▶ WHAT TO PRODUCE
Retype only the lines from the top of the records to the line with "2º Em hipótese", including that line but none of the pictures.

▶ RECORDS FOR THIS EXERCISE
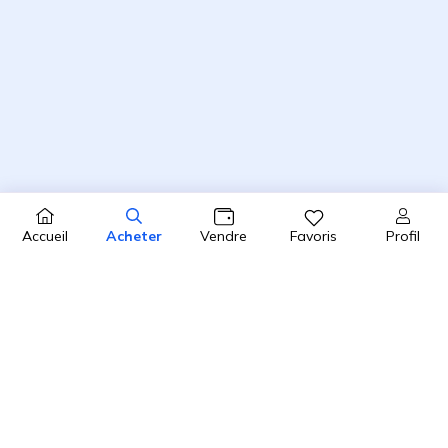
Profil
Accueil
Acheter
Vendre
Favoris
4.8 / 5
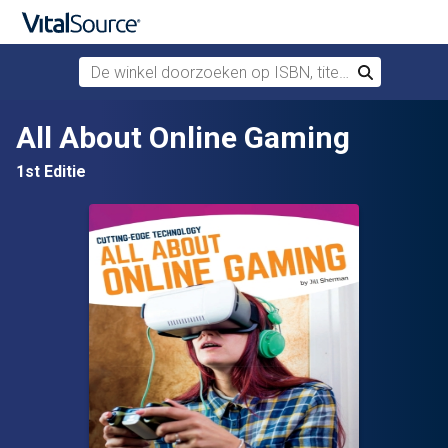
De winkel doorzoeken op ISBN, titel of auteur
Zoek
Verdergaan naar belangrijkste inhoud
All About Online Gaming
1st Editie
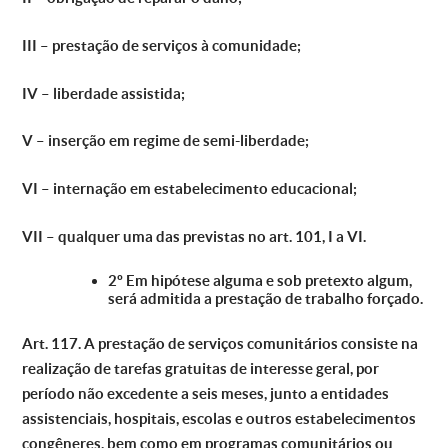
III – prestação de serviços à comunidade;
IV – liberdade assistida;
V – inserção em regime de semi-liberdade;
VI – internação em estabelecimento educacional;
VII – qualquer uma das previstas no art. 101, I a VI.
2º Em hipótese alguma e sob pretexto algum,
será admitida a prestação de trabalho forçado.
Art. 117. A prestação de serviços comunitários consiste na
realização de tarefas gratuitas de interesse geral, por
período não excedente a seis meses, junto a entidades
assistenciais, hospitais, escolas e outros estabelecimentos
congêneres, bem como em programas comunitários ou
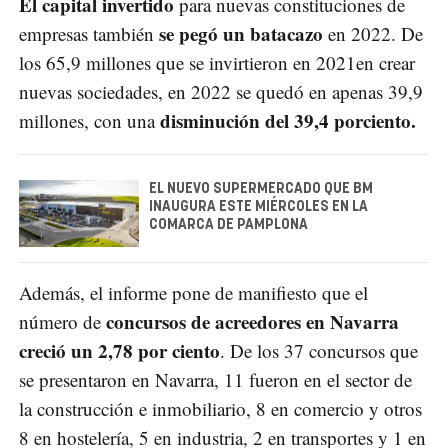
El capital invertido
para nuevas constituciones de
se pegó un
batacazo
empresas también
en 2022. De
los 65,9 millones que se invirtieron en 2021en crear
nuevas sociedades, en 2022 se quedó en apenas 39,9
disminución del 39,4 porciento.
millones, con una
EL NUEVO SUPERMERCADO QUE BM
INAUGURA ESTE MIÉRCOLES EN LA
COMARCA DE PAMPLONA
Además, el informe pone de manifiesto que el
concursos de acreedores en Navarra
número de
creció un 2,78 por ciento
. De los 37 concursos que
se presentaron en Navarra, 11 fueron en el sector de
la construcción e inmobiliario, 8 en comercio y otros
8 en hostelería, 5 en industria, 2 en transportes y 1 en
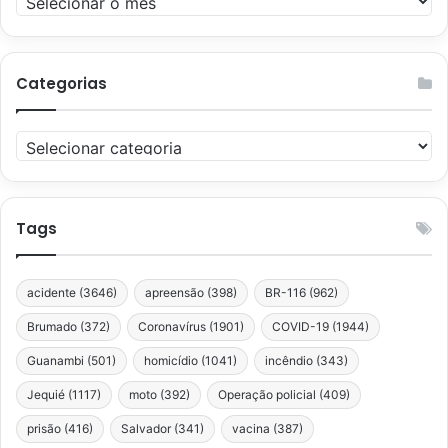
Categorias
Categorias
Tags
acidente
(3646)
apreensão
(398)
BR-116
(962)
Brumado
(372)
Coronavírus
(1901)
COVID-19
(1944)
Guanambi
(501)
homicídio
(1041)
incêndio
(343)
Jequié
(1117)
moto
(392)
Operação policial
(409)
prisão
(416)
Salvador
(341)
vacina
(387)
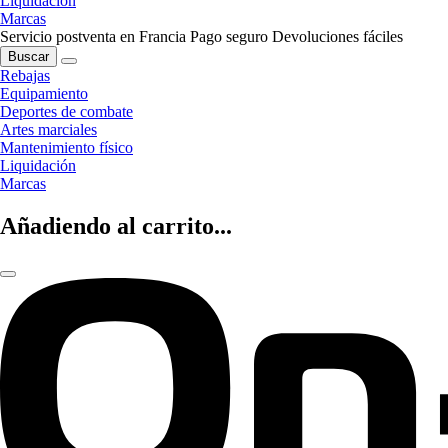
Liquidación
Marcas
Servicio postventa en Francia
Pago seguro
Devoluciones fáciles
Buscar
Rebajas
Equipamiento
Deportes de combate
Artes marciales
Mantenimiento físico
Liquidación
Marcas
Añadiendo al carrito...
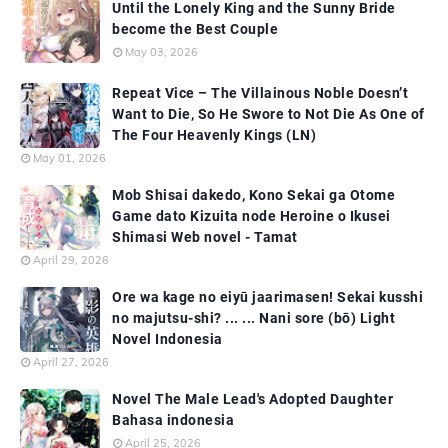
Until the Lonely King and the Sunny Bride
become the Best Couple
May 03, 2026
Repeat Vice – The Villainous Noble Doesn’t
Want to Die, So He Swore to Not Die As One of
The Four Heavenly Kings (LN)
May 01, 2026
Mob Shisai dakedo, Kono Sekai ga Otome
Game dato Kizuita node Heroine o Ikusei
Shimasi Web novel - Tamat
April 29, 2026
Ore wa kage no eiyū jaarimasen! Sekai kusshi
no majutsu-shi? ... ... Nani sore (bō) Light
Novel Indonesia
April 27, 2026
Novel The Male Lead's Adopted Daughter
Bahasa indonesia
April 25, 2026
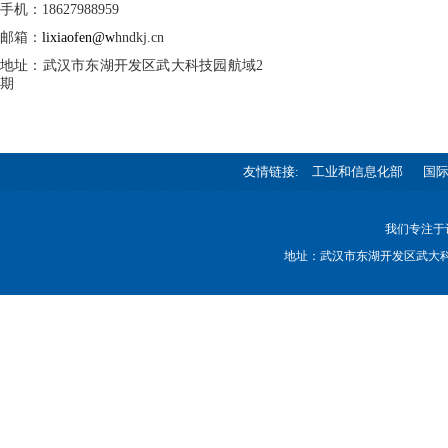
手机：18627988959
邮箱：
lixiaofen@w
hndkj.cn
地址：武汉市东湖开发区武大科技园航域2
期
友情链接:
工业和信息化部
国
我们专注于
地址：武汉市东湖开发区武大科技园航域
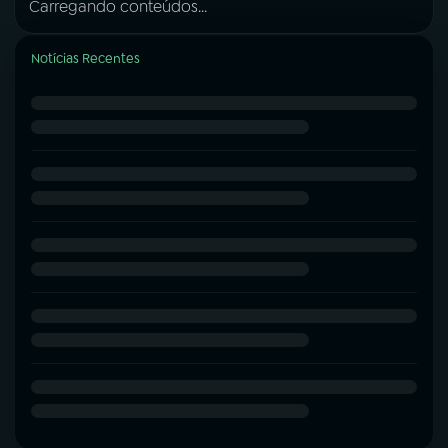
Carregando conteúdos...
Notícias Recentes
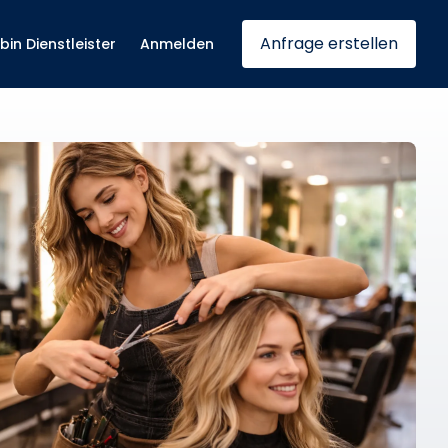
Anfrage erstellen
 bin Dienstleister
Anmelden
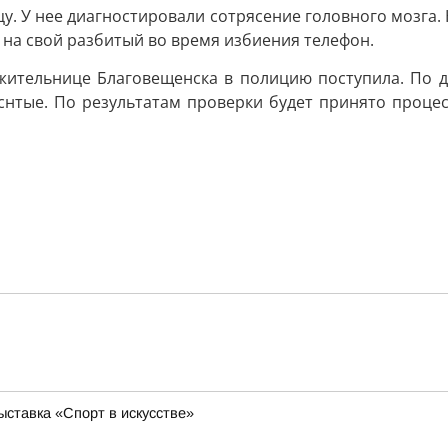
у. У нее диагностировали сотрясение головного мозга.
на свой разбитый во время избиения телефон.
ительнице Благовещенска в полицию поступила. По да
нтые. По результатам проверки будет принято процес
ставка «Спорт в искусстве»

▶ YOUR RESPONSE
Profil
Accueil
Acheter
Vendre
Favoris
4.8 / 5
De winkel doorzoeken op ISBN, titel of auteur
Zoek
Verdergaan naar belangrijkste inhoud
All About Online Gaming
1st Editie
III – prestação de serviços à comunidade;
IV – liberdade assistida;
V – inserção em regime de semi-liberdade;
VI – internação em estabelecimento educacional;
VII – qualquer uma das previstas no art. 101, I a VI.
2º Em hipótese alguma e sob pretexto algum,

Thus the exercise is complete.